Friday, November 16, 2012

Rockets In Tel Aviv



- Why aren't you afraid? Rockets haven't landed in Tel Aviv since 1981.
- Why should I be afraid? I was here when the missiles from Iraq came, hundreds of them. What I didn't like was the gas masks we had to wear.
- But you weren't afraid.
- No. This for us is life as usual. Look around you.
- I am.
- Are you afraid? You were here in the neighborhood when the rockets came?
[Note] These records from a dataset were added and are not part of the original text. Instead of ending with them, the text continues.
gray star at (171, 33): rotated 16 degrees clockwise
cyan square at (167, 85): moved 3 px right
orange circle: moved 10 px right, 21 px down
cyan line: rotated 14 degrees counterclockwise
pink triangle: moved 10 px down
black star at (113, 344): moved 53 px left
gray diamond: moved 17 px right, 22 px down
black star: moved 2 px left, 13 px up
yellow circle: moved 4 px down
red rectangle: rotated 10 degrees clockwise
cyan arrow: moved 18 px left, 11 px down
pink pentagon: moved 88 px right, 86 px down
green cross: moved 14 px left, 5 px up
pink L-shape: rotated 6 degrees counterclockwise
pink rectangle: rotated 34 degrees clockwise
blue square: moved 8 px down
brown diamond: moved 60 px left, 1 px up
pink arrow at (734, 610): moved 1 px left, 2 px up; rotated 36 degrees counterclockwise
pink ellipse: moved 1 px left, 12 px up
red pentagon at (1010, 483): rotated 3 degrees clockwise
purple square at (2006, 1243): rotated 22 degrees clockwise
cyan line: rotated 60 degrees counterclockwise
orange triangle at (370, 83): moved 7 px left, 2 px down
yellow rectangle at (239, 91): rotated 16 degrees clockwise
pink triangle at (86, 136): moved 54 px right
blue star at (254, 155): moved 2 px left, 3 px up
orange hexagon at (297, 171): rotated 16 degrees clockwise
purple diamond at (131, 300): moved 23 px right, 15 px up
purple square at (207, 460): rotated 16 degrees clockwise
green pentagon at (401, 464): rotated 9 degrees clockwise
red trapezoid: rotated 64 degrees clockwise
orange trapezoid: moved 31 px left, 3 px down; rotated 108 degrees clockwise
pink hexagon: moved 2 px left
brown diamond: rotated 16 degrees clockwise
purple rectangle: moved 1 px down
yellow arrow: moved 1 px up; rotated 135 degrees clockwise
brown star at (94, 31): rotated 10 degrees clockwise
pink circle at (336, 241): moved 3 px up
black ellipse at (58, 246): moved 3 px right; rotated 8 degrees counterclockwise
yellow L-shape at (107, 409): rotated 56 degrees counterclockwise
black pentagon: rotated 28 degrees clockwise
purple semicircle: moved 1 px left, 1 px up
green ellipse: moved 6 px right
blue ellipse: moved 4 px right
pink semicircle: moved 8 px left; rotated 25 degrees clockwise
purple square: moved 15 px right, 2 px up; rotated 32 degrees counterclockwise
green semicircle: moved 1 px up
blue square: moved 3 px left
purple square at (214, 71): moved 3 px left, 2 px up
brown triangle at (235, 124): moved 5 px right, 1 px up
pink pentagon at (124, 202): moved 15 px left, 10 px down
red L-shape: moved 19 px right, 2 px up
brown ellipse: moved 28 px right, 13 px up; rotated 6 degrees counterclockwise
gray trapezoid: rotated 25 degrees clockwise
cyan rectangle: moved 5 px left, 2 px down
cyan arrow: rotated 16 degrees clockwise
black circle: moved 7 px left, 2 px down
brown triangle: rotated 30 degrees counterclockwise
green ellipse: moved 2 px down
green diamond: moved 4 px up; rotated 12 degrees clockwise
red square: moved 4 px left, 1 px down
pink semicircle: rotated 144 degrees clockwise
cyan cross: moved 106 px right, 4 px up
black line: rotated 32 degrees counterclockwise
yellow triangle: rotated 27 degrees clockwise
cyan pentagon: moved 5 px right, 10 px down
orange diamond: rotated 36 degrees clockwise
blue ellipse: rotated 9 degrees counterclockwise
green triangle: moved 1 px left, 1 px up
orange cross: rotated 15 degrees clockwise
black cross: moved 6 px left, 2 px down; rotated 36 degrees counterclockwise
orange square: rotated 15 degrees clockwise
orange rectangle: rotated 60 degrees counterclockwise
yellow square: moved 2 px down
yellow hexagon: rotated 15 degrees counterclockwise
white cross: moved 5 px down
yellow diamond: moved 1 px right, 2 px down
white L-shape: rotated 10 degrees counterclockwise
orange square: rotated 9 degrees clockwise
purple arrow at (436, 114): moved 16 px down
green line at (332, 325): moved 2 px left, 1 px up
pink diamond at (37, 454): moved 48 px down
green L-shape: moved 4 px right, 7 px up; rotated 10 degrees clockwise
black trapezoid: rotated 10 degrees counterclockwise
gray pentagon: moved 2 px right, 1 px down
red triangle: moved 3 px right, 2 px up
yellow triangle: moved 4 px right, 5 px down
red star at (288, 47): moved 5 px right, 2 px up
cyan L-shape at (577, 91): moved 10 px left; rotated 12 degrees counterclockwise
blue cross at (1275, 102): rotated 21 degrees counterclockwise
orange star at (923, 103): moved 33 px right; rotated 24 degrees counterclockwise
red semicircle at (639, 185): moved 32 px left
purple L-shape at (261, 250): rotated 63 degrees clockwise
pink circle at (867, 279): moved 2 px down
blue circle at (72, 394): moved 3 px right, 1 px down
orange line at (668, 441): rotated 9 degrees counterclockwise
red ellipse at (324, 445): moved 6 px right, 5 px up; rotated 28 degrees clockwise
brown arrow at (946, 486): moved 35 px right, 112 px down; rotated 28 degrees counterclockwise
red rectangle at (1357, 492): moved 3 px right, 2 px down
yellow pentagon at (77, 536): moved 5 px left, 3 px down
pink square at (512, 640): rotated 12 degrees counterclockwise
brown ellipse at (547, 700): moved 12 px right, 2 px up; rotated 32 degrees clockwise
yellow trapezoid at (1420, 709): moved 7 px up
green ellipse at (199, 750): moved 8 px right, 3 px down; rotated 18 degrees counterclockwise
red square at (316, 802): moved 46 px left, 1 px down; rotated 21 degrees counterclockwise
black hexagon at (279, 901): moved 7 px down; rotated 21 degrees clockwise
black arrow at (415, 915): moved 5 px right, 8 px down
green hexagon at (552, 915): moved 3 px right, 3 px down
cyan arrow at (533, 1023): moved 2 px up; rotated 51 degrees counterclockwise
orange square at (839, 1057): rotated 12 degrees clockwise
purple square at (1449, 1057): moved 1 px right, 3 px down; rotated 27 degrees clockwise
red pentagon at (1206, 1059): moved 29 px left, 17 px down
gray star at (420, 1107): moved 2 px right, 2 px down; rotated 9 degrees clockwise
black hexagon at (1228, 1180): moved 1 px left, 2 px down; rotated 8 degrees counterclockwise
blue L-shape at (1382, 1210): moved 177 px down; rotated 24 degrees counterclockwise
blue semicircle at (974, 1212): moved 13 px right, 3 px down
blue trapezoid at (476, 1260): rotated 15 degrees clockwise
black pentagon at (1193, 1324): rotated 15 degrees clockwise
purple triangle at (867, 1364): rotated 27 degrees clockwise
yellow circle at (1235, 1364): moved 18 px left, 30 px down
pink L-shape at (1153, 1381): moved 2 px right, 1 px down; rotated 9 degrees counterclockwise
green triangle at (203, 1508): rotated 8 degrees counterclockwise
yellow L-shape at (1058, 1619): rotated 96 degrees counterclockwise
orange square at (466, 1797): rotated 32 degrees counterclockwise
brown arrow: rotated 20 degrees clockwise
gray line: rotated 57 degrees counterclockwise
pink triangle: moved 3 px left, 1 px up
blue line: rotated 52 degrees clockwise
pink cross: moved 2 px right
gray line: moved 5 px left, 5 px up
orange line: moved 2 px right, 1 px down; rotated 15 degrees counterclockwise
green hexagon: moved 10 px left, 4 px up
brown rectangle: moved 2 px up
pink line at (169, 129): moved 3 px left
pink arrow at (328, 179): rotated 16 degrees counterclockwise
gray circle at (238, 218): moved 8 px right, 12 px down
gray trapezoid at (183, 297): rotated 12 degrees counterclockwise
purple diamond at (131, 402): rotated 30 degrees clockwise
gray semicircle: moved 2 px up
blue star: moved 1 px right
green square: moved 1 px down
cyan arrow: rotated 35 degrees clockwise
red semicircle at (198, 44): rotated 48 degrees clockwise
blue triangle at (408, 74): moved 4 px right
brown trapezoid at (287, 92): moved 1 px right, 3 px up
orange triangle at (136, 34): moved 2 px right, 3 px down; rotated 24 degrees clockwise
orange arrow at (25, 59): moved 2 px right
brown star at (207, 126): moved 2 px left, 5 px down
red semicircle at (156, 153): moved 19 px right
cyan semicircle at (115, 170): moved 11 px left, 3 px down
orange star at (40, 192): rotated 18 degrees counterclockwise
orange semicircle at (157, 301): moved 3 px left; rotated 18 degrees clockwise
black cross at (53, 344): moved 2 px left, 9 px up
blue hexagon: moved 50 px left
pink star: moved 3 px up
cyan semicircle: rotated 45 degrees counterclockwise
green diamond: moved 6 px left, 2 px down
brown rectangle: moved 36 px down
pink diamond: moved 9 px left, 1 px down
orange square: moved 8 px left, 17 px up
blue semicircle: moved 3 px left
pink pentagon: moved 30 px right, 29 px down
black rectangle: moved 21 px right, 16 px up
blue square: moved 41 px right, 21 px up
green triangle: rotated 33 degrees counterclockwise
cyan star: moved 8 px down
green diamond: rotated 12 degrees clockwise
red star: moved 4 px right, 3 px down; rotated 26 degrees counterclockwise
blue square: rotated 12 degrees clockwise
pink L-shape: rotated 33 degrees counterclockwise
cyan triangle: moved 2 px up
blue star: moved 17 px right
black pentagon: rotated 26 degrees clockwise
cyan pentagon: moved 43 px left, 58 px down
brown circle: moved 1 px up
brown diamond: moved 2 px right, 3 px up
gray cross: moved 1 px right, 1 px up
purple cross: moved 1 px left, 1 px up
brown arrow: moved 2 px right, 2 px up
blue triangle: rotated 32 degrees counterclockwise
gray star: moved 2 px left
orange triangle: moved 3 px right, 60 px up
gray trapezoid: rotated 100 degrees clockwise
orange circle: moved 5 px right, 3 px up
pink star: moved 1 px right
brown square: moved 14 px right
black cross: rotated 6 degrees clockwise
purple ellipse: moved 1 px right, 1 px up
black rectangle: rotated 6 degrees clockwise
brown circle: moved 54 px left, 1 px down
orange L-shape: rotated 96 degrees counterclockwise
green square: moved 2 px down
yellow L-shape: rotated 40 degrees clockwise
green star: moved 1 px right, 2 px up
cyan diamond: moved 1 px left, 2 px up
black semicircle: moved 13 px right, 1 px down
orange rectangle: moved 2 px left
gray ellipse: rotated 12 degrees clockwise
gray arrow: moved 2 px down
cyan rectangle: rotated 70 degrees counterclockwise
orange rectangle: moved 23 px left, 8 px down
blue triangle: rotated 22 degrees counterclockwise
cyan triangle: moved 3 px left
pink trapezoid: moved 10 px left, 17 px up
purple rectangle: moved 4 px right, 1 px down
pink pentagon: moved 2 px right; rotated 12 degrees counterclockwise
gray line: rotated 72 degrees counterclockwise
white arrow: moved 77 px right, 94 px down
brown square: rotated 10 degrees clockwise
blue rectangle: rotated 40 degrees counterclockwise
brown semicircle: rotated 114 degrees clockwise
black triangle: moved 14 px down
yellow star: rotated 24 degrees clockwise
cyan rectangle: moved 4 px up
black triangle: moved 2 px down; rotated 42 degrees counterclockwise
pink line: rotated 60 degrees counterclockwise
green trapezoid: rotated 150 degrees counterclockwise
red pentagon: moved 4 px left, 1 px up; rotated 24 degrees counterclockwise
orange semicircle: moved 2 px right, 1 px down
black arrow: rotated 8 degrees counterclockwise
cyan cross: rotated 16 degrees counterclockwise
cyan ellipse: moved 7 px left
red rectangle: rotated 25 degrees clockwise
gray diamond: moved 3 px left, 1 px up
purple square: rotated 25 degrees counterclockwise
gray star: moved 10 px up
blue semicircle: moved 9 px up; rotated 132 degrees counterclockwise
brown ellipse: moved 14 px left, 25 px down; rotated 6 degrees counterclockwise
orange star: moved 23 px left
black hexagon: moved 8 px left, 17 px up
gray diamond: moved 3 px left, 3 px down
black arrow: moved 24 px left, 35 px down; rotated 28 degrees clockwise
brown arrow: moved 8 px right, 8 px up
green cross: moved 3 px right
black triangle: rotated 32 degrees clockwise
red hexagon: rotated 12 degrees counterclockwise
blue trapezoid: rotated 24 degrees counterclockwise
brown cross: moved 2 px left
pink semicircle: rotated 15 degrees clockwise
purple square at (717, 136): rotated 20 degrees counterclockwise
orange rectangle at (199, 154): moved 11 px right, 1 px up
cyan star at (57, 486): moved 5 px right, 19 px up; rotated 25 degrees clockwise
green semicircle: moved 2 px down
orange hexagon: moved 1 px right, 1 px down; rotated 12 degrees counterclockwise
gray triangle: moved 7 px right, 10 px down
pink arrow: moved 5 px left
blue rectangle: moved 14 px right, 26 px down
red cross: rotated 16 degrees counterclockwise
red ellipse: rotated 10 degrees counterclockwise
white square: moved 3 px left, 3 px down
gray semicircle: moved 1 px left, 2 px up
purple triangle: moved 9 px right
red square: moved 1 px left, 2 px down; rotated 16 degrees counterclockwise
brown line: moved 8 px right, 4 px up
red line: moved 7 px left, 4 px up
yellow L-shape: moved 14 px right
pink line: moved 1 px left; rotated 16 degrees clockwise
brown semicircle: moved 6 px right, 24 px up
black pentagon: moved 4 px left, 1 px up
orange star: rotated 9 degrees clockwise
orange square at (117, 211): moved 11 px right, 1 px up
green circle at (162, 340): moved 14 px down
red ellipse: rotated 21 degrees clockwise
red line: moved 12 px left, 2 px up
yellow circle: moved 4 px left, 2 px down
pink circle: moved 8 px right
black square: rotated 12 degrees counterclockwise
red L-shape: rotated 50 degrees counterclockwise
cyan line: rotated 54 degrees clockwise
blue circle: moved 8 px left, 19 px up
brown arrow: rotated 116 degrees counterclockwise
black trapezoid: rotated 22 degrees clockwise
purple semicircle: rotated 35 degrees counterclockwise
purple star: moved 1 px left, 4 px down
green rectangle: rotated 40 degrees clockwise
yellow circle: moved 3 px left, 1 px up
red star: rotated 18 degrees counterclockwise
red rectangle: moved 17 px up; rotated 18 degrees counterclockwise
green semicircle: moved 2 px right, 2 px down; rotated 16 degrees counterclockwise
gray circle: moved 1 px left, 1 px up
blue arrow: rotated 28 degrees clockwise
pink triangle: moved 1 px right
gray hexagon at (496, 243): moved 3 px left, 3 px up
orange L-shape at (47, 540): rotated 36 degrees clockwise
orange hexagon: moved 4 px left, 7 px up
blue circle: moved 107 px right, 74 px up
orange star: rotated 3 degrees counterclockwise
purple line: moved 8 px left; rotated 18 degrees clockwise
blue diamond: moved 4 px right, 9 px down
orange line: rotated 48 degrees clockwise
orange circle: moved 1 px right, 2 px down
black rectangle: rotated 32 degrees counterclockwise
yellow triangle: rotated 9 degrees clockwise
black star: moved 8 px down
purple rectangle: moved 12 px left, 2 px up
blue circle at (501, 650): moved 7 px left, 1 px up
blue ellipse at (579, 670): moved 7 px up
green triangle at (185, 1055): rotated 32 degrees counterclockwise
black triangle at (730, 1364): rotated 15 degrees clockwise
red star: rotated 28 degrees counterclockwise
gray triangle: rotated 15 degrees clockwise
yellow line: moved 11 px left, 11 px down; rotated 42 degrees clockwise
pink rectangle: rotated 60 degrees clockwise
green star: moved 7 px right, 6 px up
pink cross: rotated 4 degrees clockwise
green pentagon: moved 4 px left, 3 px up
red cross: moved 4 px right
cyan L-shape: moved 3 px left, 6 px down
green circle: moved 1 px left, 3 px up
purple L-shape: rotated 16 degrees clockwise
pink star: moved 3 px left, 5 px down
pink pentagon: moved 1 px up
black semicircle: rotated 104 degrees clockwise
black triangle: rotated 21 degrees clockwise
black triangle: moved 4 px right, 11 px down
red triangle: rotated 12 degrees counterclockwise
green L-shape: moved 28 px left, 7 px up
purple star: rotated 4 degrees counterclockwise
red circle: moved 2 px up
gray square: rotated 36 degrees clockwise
- No, I'm not afraid. I was here. When the alarm went off and we went down to the basement, and every wall and window was transformed into a possible danger, it wasn't frightening. If anything it was mildly exciting. Do you know what I think?
- What?
- Just before the rockets came within range and the sirens began to sound I was reading an article about whether democracy has been put into danger by the economic crisis, or rather redistribution of wealth, we are going through. Democracy may have to temporarily give way to dictatorship, the author argued, as the people can't agree on what to do. But democracies can temporarily transform themselves into dictatorships because people will want to get back their freedoms when the crisis is over. Dictatorships though fear transformation, that once they give people democracy they won't get their power back from them. I didn't like the argument.
- Why not?
- Because in the case of Russia we can watch the supposedly feared transition from dictatorship to democracy safely returning to dictatorship. And in the Western democracies we can see the supposedly safe transition from democracy to dictatorship showing signs of being a road of no return, particularly in the United States with its emergency laws eliminating legal protections.
- Then what do you think?
- The difference is not which form of government does the change, but the character of the people who live through the change. People who have been raised under dictatorship can't identify, don't understand and so can't resist the danger democracy faces from economic and social monopolies that quickly arise with the withdrawal of dictatorship. Dictators in fact can safely offer their people democracy because it is likely they, or people like them, will be allowed back into power as the lesser evil. But people raised under democracy feel the loss of their freedom under temporary dictatorship, and don't need theoretical arguments about democracy being the least bad form of government to know what they want.
- Most of the world thinks Israel is a dictatorship pretending to be a democracy. What do you think?
- That the opposite is more accurate. Democracy, temporarily a dictatorship. To decide whether the democracy is a pretense, whether the dictatorship is temporary or permanent, we have to look at the character of the people, the decisive factor. Americans born to freedom have let their freedom go without much protest because they've allowed monopoly economics and social division to erode their ability to appreciate democracy. They are in real danger of losing their freedom, or, in the terms of the argument, danger of their temporary dictatorship becoming permanent.
- And Israeli character?
- As you said, look around. Israelis take the freedom they can, where and when they can.
- We're strong people.
- And strong people can resist even their own dictatorship.